What to produce: Only a number is wanted here: the count of lines in the data below where the string "NAUČIO" occurs.

Material for the task:
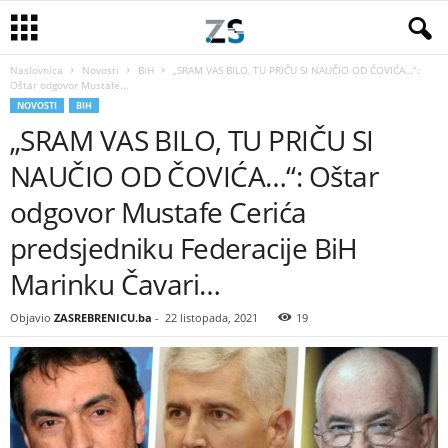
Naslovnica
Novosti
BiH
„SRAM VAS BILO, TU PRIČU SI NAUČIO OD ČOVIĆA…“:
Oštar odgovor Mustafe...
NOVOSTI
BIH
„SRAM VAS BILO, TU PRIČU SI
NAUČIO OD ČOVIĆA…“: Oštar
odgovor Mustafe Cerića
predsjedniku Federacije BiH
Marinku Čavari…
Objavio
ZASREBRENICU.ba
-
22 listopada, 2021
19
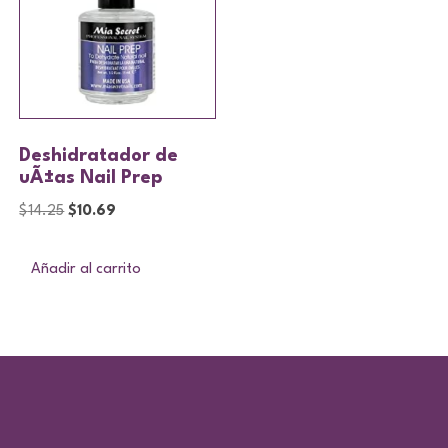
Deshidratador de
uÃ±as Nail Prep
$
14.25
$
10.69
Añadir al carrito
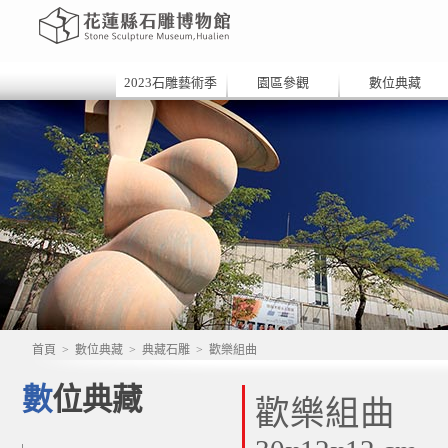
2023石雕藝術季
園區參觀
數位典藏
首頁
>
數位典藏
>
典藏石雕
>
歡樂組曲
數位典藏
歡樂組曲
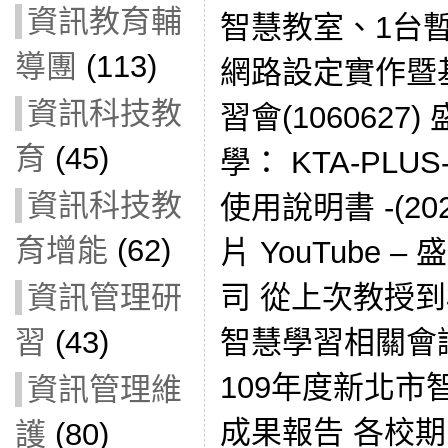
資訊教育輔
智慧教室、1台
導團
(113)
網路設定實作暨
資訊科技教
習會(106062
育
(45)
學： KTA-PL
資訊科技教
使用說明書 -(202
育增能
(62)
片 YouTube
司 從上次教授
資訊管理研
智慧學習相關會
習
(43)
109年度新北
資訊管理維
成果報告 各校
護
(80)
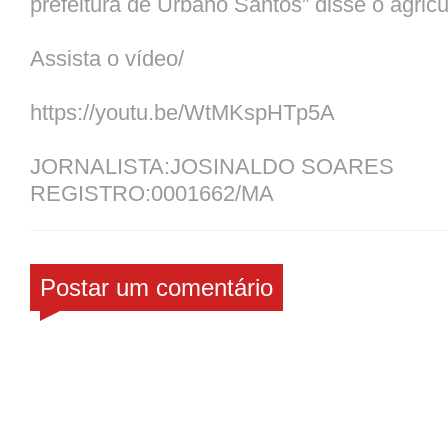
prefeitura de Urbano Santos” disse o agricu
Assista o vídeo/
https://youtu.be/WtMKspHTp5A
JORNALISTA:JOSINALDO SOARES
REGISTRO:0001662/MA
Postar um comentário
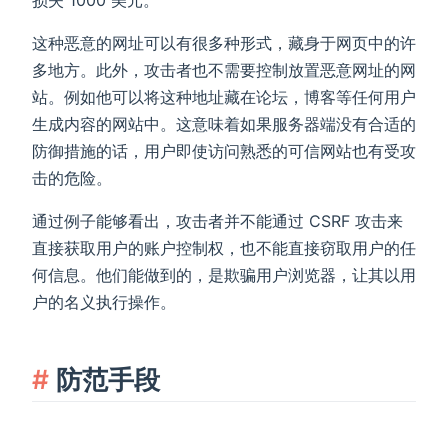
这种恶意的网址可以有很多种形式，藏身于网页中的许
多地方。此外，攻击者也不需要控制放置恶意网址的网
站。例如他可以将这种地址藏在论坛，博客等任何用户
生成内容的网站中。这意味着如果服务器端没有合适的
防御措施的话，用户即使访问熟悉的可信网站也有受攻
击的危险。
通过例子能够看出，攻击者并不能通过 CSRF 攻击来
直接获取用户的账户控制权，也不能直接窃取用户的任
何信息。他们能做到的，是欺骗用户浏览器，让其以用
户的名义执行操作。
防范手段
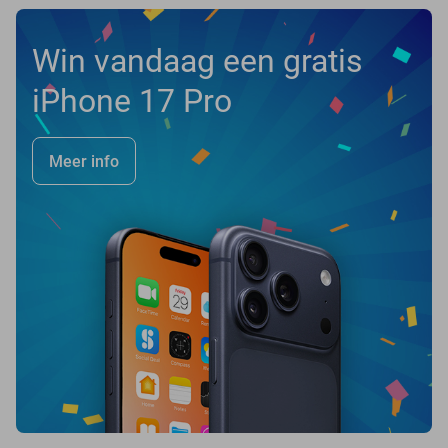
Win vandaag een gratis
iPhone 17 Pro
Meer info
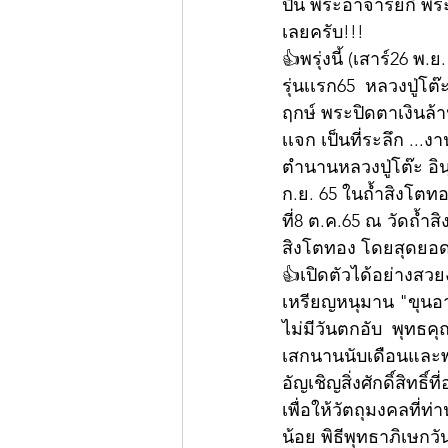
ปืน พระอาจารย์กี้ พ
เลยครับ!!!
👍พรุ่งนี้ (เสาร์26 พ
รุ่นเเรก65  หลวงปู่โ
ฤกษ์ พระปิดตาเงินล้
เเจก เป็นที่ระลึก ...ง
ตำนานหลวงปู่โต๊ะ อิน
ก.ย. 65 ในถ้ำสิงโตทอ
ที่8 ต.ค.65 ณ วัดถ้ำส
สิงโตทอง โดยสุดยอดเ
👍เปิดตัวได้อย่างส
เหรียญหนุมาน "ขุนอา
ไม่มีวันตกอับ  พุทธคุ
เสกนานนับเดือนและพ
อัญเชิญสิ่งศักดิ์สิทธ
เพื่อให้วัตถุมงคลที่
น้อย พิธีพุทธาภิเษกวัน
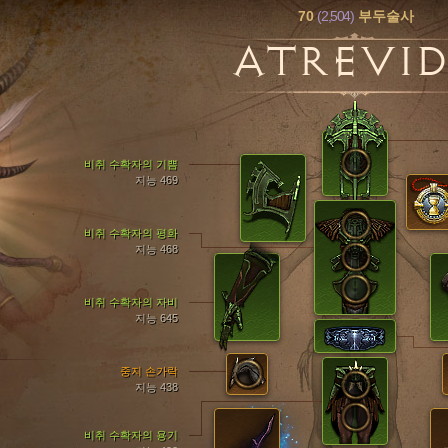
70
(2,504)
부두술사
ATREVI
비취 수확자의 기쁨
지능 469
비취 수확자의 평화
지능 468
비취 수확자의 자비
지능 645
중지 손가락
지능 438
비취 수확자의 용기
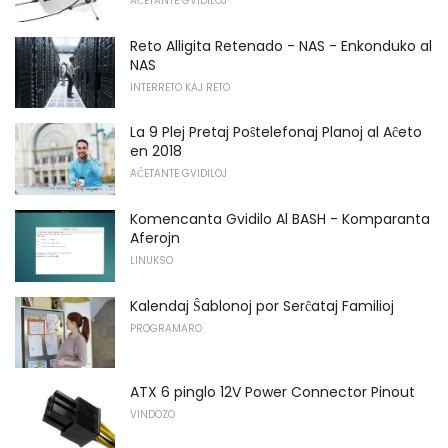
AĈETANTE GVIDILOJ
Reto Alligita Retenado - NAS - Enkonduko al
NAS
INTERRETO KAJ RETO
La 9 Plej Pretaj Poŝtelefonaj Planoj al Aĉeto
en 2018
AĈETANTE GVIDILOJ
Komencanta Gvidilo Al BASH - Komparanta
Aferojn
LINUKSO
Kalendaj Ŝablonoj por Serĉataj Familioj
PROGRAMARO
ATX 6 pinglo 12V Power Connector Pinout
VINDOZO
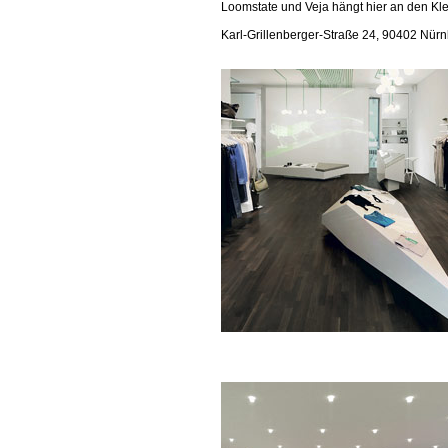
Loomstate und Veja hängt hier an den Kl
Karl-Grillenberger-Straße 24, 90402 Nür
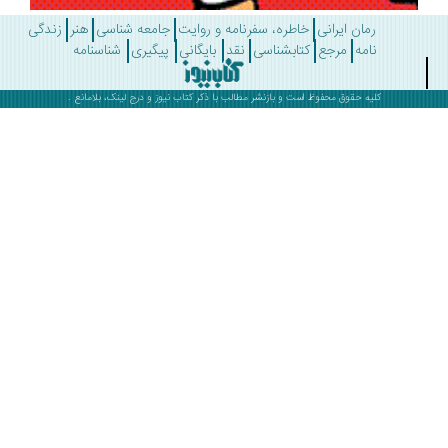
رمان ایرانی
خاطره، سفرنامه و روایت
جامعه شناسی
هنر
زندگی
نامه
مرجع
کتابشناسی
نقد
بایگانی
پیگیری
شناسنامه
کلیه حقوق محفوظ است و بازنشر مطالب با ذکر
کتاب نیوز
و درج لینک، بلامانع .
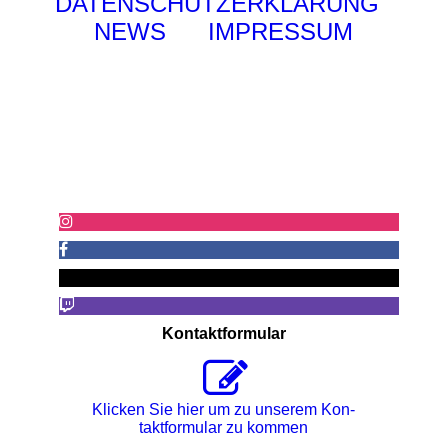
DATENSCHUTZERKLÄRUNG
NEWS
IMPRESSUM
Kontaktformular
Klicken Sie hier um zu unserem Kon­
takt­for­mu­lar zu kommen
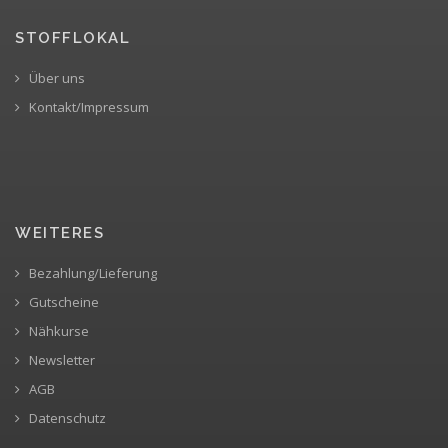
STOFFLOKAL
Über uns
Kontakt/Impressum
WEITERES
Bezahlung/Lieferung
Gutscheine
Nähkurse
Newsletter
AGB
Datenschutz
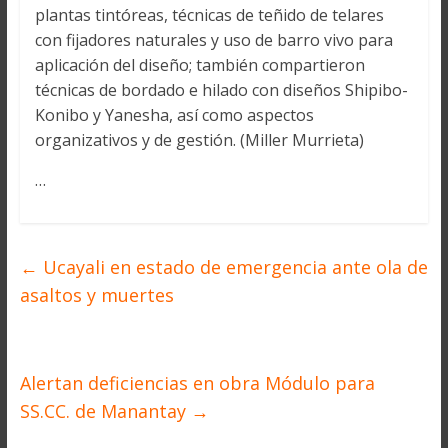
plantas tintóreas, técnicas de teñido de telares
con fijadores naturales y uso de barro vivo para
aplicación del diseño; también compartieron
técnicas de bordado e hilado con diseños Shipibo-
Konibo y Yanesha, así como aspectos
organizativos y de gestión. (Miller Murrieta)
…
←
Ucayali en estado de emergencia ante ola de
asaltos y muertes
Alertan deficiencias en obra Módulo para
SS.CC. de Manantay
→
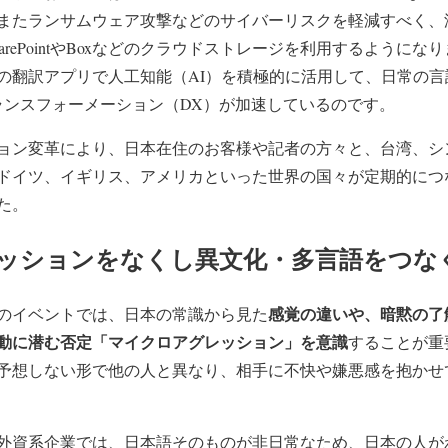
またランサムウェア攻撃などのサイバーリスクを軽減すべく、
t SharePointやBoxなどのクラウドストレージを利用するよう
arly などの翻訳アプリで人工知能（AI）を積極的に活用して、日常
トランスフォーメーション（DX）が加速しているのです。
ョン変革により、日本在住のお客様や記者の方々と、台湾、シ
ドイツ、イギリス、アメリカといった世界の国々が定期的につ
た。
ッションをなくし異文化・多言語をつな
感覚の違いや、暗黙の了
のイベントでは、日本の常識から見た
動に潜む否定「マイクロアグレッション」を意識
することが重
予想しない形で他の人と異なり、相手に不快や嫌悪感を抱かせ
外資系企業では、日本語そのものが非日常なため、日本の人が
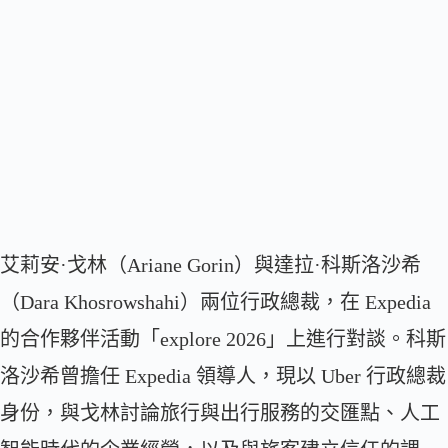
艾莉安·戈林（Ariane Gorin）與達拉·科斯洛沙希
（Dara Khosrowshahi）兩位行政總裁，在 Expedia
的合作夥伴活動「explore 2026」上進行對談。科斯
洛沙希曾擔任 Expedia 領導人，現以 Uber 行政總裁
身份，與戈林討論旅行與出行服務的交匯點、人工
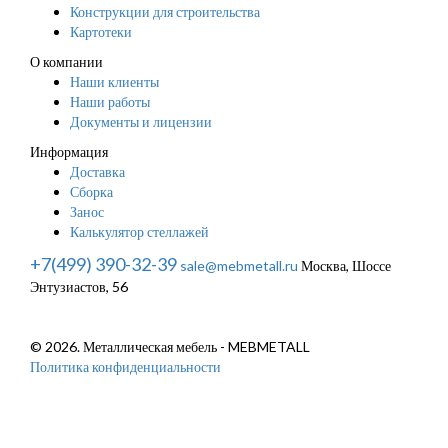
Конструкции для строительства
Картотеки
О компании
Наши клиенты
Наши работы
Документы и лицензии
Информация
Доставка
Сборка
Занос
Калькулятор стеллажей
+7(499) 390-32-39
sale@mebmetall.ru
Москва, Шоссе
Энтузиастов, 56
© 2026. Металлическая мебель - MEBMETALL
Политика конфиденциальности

Result of the task: 2